In Class vs Hybrid vs Online Courses

What follows is a comparison of my 16 and 12 week course methodologies, excluding honors courses.

16–Week Online Courses

Online courses are best for self–starters who can grasp complex concepts on their own, as they read each week’s lesson online. Be warned, some students assume an online philosophy class will be easier than an in–class course. Generally, the opposite is true.

16–Week Hybrid Courses

Hybrid courses combine the best of the online and classroom environments. That is, students recieve in–class explanation of complex concepts, and are afforded a weekly opportunity to discuss questions with the professor. However, these classroom meetings only take up about half the time of a normal week of in–class lectures. Also, my Hybrid courses include weekly online quizzes which can be beneficial in preparing for exams. So, Hybrid classes are best for students who are able to learn about half the week’s lesson online—but still prefer the classroom environment to fully understand the material.

16–Week In–Class Courses

In the traditional classroom setting, everything necessary for completion of the course is thoroughly explained in person by the professor. There are no online quizzes or discussion posts—which can be a relief for the technologically challenged.
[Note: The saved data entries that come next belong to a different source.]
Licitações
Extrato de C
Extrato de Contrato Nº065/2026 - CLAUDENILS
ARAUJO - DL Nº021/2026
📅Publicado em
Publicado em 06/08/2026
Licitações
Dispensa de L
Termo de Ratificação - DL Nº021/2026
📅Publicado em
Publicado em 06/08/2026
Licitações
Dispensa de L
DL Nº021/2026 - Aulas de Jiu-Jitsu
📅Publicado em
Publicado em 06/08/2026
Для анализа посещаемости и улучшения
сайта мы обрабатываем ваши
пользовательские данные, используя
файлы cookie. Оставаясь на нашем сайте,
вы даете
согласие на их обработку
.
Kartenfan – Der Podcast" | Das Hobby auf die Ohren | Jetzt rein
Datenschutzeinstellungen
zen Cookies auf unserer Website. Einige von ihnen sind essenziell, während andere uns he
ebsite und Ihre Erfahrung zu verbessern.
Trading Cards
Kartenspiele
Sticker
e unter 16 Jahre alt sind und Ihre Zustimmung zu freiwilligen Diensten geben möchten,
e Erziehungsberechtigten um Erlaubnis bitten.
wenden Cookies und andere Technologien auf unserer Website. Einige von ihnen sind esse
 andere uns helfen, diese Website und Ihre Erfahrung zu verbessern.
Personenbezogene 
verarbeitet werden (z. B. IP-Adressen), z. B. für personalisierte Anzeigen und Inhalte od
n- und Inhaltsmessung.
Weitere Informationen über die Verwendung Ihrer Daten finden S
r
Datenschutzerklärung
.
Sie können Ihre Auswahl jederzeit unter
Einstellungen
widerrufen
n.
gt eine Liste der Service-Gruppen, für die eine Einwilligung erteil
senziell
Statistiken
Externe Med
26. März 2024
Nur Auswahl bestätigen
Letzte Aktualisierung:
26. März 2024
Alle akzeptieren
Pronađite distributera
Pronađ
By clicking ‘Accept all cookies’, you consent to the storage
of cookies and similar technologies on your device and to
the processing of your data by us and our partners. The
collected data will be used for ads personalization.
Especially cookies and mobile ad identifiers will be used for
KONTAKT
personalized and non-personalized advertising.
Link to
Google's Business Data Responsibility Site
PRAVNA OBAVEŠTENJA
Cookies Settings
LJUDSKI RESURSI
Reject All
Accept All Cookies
Do bear in mind, however, that all essays are still submitted online (this can be done at the Writing Center, where college staff can assist you). Lectures tend to be over 3 hours, but you recieve the immediate, guided, professional and social support that only a classroom can provide. Additionally, grading for the course tends to be exam–based. If you want weekly online quizzes, you may prefer to take the Hybrid version of the course.

12–Week Online Courses

This is the most difficult version of any course I teach. What other students cover in 16 weeks is now truncated to 12. That can be a significant hurdle for some. It’s also completely online, so, while there will be an online lesson from the professor each week to read, and there will be limited discussion posts from your fellow students, there will be no recourse to classroom discussion or explanation. Lastly, because of the loss of time from 16 weeks to 12, there are no dropped grades. You must have 3 completed and graded essays for my course. So, in the rare cases that these 12–week courses are offered, I would advise you only to take them if you are confident that the contraction of time from 16 weeks to 12 (and all that that entails) will NOT cause a significant drop in your course grade. Many of your fellow students have taken on that challenge and done very well.